We are excited and proud to announce the official release of Flowman 1.0.
Flowman is a tool for performing complex data transformations in a structured manner. It follows an everything-as-code approach with a purely declarative specification language for describing the transformations and data models. This helps enterprises to accelerate their workflows for building robust data pipelines because developers can focus on the business logic while Flowman takes care of the correct execution.
Under the hood, Flowman uses Apache Spark as its execution engine which is a versatile and highly scalable framework for creating data intensive applications. Although Spark already does lots of the heavy lifting, Flowman adds a lot of value by hiding many of the low-level details of Spark, which would otherwise need to be taken care of in complex boilerplate code found in classical Spark applications. Moreover Flowman also fills many gaps which are not in the scope of a generic framework like Apache Spark, such as automatic schema management, data quality tests, data documentation and much more.
Flowman is ready for production
For several years, multiple companies are using Flowman in production as a robust and reliable solution for efficiently building data transformation pipelines. During this time, many rough edges of Flowman have been smoothed out, and the overall development workflow has been significantly improved. Therefore, we felt that the time is ripe to increase the major version to “1”, underlining the production readiness of Flowman.
We are often asked, what sets Flowman apart either from plain Apache Spark or from different solutions like dbt. Some of the main advantages of using Flowman are:
- In contrast to dbt, Flowman comes with Apache Spark, as a powerful and scalable SQL execution engine.

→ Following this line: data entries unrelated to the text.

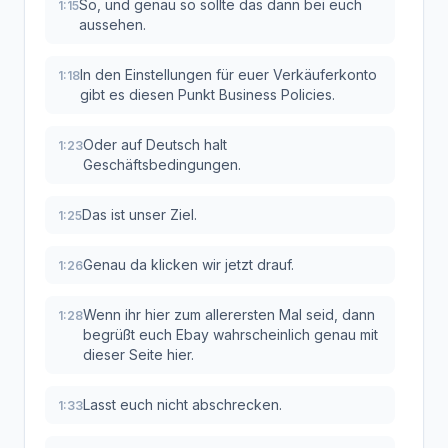
So, und genau so sollte das dann bei euch
1:15
aussehen.
In den Einstellungen für euer Verkäuferkonto
1:18
gibt es diesen Punkt Business Policies.
Oder auf Deutsch halt
1:23
Geschäftsbedingungen.
Das ist unser Ziel.
1:25
Genau da klicken wir jetzt drauf.
1:26
Wenn ihr hier zum allerersten Mal seid, dann
1:28
begrüßt euch Ebay wahrscheinlich genau mit
dieser Seite hier.
Lasst euch nicht abschrecken.
1:33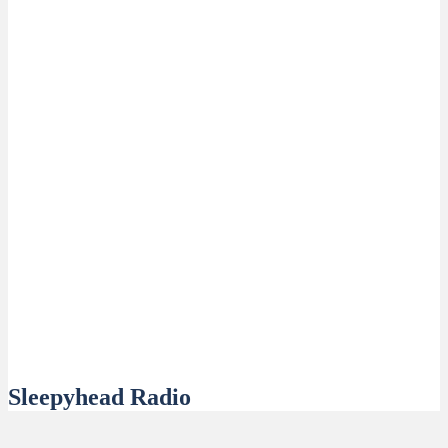
Sleepyhead Radio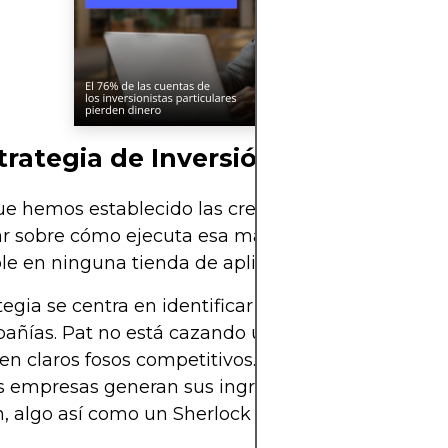
trategia de Inversión
e hemos establecido las credenciales de Pat, es
r sobre cómo ejecuta esa magia de inversión que
le en ninguna tienda de aplicaciones.
tegia se centra en identificar y entender el ADN ú
añías. Pat no está cazando unicornios, sino empr
en claros fosos competitivos. Analiza detalladam
 empresas generan sus ingresos y manejan los co
 algo así como un Sherlock Holmes de las finanz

This provides direct connectivity to many data sources and allows simple integration of data stored within different technologies.
- The declarative approach takes a lot of burden from data engineers and helps them to focus on the business logic with simple YAML files instead of writing complex boilerplate code.
- Flowman can completely manage the whole lifecycle of the data models it writes to. This does not only mean that Flowman can create some tables, but it can automatically apply migrations, for instance by adding or removing columns.
- Unit tests are a first-class citizen for Flowman and enable developers to test their business logic independently on their developer machines by mocking data sources instead of requiring connectivity to any data source.
- Flowman provides a set of powerful command line tools. This includes a tool for batch execution of data flows in production as well as an interactive shell enabling developers to inspect intermediate results.
The road to 1.0
The jump from version 0.30 to 1.0 was more than an adjustment of some version number. We dedicated much time into an extensive preparation of this big and important release. On the one hand, some exciting new features have been implemented, like the new client/server mode and the Flowman Maven plugin to improve the overall development workflow. On the other hand, we significantly improved the documentation and enhanced our integration tests to prevent future regressions.
We also thought about a strategy to provide extended maintenance (i.e. bug fixes) for older releases. Some customers understandably prefer to stick to a long-standing and proven version of Flowman instead of always upgrading to the latest version. This reduce the risk of unforeseen side effects and thereby will save them a significant amount of efforts for development and testing. We finally found a good strategy for providing bug fixes for older Flowman releases, but this required switching to a new branching model in the Flowman repository.